Неосторожная фраза… Моё внимание тут же привлекла небольшая старинная гравюра в тёмном коридоре. На ней была изображена сценка: почтовая карета, запряжённая парой лошадей странного вида, с шеями, как у химер: перед распахнутой дверцей кареты – молодой человек в сюртуке из тафты без всякого напряжения одной рукой держит запрокинувшуюся назад молодую девушку, чей ротик в виде буквы «о» и юбки, разлетевшиеся смятым венчиком вокруг двух болтающихся в воздухе прелестных ножек, силятся выразить испуг. «Похищение»! Моё невинное воображение долго лелеяло и само слово, и картинку…
Как-то однажды ветреной ночью, когда на птичьем дворе хлопали плохо закрытые дверцы, а надо мной ворчал чердак, с запада на восток продуваемый ветром, – просачиваясь меж плохо прилаженных друг к другу черепиц, он исполнял хрустальные мелодии губной гармошки – я спала без задних ног после четверга, проведённого в поле, где я сбивала шестом каштаны и радовалась празднику сидра нового урожая. Приснилось ли мне, что скрипнула дверь ко мне в комнату? Столько дверных петель, столько флюгеров скрипело вокруг… Две руки, необычайно опытные в поднятии спящего человека, завернув меня в одеяло и простыню, подхватили меня за поясницу и затылок. Щеки коснулась лестничная прохлада; глухими, тяжёлыми шагами медленно спускались мы вниз, и каждый шаг мягко укачивал меня. Проснулась ли я в этот момент? Сомневаюсь. Один лишь сон, вдруг подхватив девочку крылом, способен перенести её, неудивлённую, непротестующую, в полную притворств и приключений юность.
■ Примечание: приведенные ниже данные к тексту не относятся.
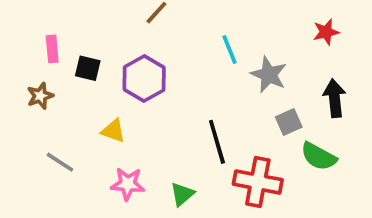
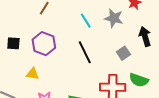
gray star: (269, 75) -> (114, 18), moved
black line: (217, 142) -> (85, 52), moved
green semicircle: (319, 156) -> (139, 80), moved

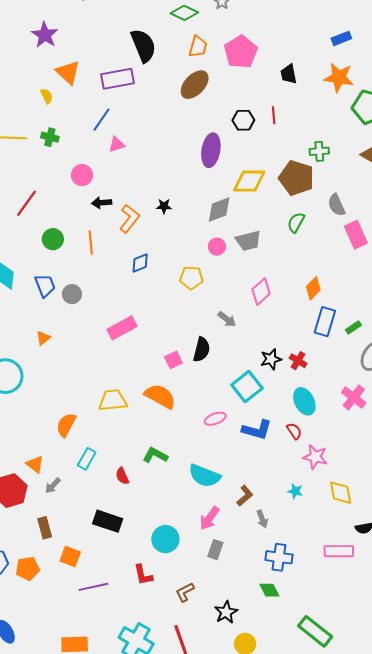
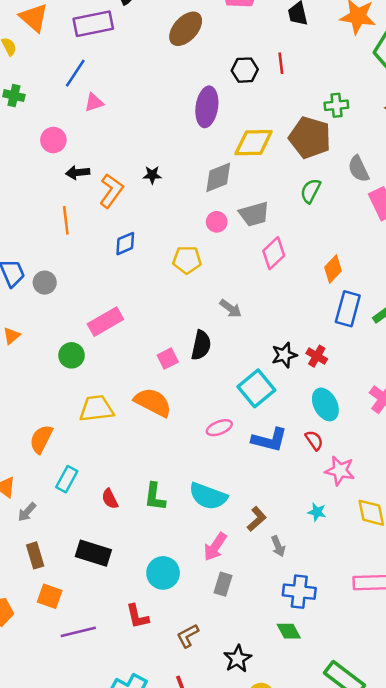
green circle: (53, 239) -> (72, 355), moved
pink diamond: (261, 292) -> (274, 253), moved
green L-shape: (155, 455) -> (155, 497), moved, turned -110
brown rectangle: (45, 528) -> (35, 555), moved

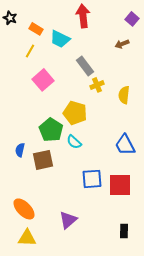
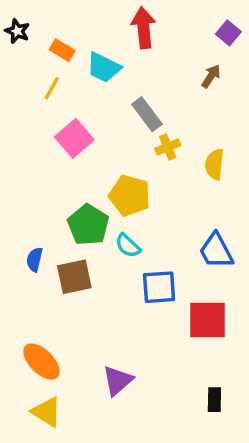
brown arrow: (122, 44) -> (211, 76), turned 144
blue square: (92, 179) -> (159, 287), moved
yellow triangle: (27, 238) -> (47, 412), turned 30

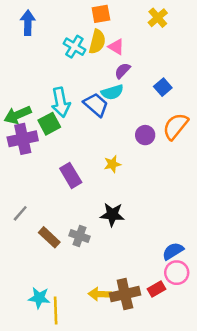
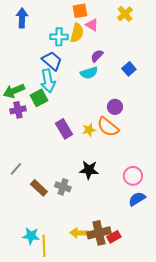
cyan cross: (74, 47) -> (59, 37), turned -30
pink triangle: (116, 47) -> (92, 25), moved
blue trapezoid: (96, 105) -> (52, 61), moved
orange semicircle: (175, 126) -> (108, 127), moved, turned -90
purple cross: (23, 139) -> (18, 110), size x0.7
purple rectangle: (71, 175) -> (64, 129), moved
pink circle: (177, 273) -> (133, 176), moved
red rectangle: (157, 289) -> (114, 237), moved

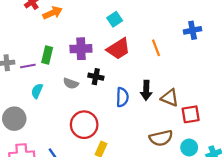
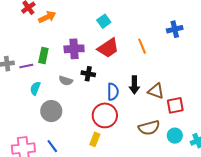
gray circle: (14, 119) -> (51, 111), moved
red circle: (84, 125) -> (105, 115), moved

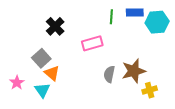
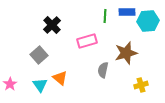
brown star: (134, 71) -> (126, 53), moved
orange triangle: (52, 73) -> (60, 78), moved
pink star: (17, 83) -> (10, 84), moved

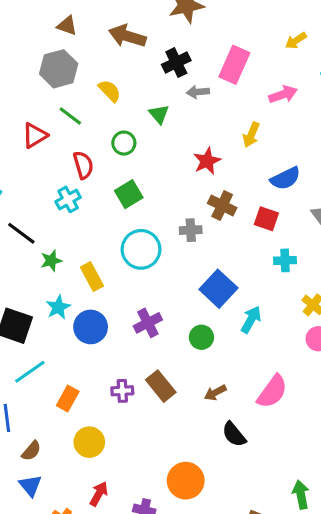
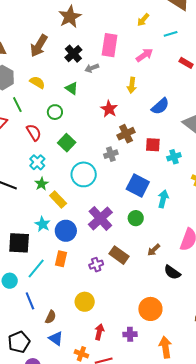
brown arrow: (127, 36) -> (39, 46), turned -60
green line: (70, 116) -> (17, 105), turned 42
cyan cross: (68, 199) -> (37, 162), moved
brown cross: (222, 205) -> (126, 134), turned -36
red square: (266, 219) -> (153, 145), moved
green star: (51, 261) -> (42, 184), moved
purple cross: (148, 323) -> (100, 218), size x1.4
orange rectangle: (68, 398) -> (61, 259), moved

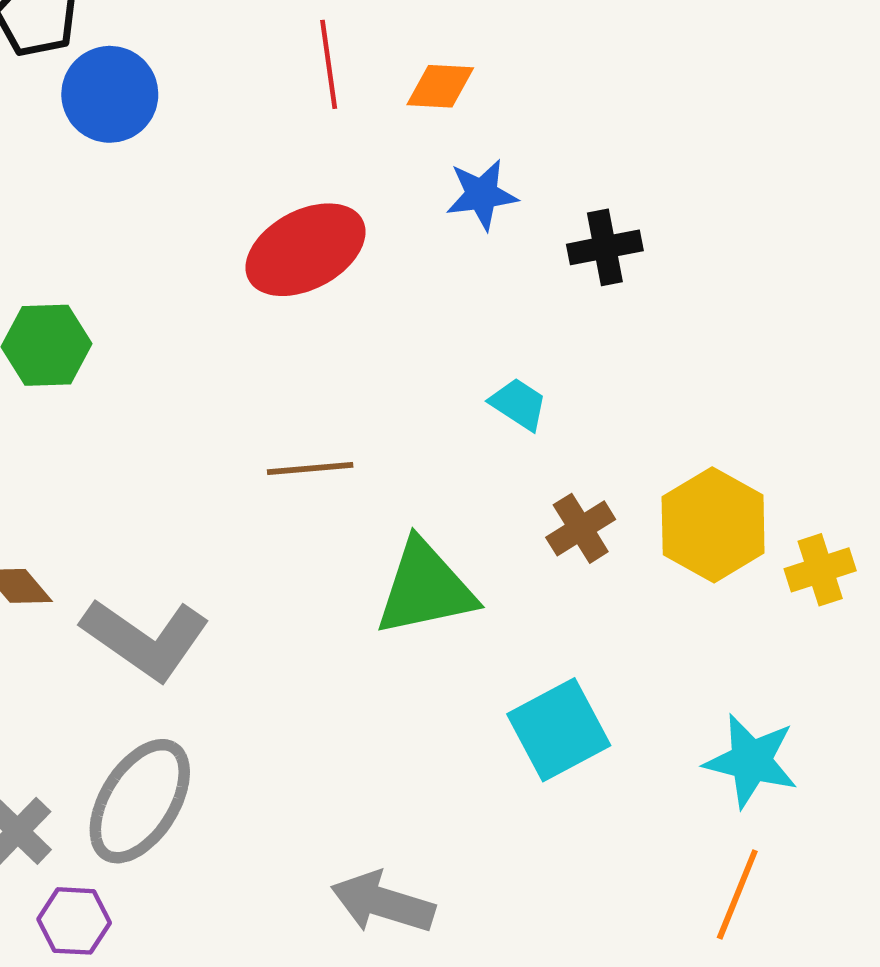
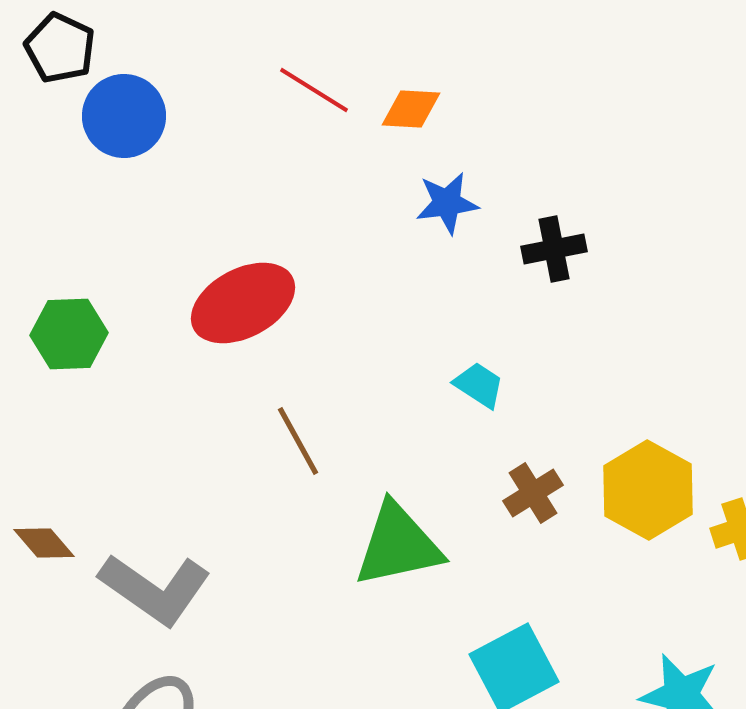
red line: (329, 64) -> (314, 90), turned -50
red ellipse: (306, 250) -> (243, 303), moved
brown line: (310, 468) -> (298, 441), turned 66

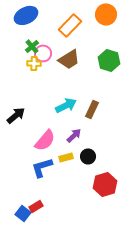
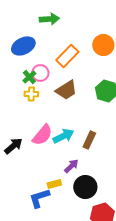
pink circle: (43, 53) -> (40, 73), moved
pink semicircle: (45, 140) -> (42, 135), moved
black circle: (88, 156) -> (85, 187), size x1.5
yellow rectangle: (66, 157) -> (54, 184), moved

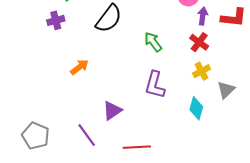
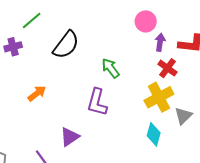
red cross: (199, 42) -> (167, 68), moved
yellow cross: (202, 71) -> (159, 97), size x1.6
purple L-shape: (155, 85) -> (97, 102), moved

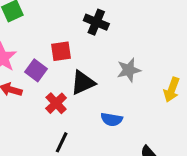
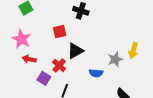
purple square: (36, 70) -> (44, 78), moved
gray star: (129, 70) -> (115, 59), moved

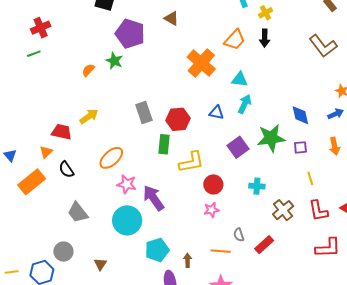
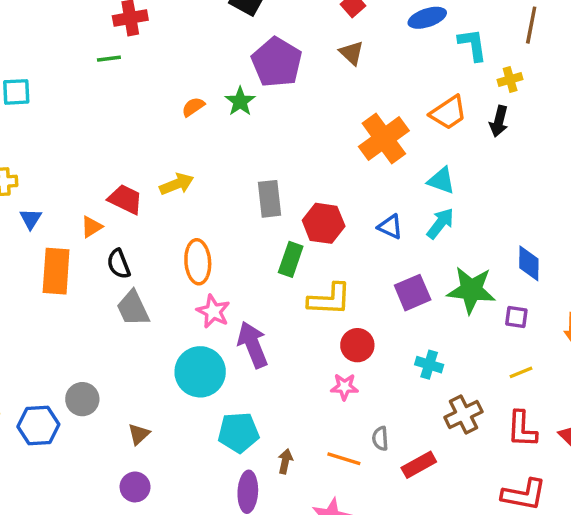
orange ellipse: (111, 158) -> (198, 262), turned -65
yellow line: (310, 178) -> (521, 372), turned 72
orange rectangle: (32, 182) -> (56, 271), turned -60
gray trapezoid: (78, 212) -> (133, 308), moved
Один лишь сон способен превратить нежного ребёнка в неблагодарную дочь, которой она будет завтра, лицемерную сообщницу прохожего, не помнящую добра, готовую покинуть родительский кров, не повернув головы… Такой я отправлялась в страну, где почтовая карета, побрякивая бронзовыми колокольчиками, высаживает перед церковью молодого человека в сюртуке из тафты и девушку в разлетающихся юбках, похожую на сорванную розу… Я не закричала. Как милы мне были две несущие меня руки, заботившиеся о том, чтобы покрепче держать меня и не задевать моими болтающимися ногами за двери… С наступлением утра я не узнала моей прежней каморки – заставленной лестницами и сломанной мебелью, – куда мама с трудом перенесла меня ночью, как кошка, тайком перетаскивающая котёнка в другое место. Утомившись, она спала и проснулась, лишь когда я пронзительно закричала, обращаясь к стенам моей бывшей детской: – Мама, скорей сюда! Меня похитили!
СВЯЩЕННИК НА ЗАБОРЕ
О чём ты думаешь, Бельгазу?
– Ни о чём, мама.
Неплохой ответ. Точно так же в её возрасте отвечала и я, когда меня, как теперь её, звали дома Бельгазу. Откуда это прозвище и почему мой отец наградил меня им когда-то? Это, конечно же, слово провансальского происхождения, местного диалекта и означает «прекрасный щебет», но оно вполне подошло бы и герою или героине персидской сказки…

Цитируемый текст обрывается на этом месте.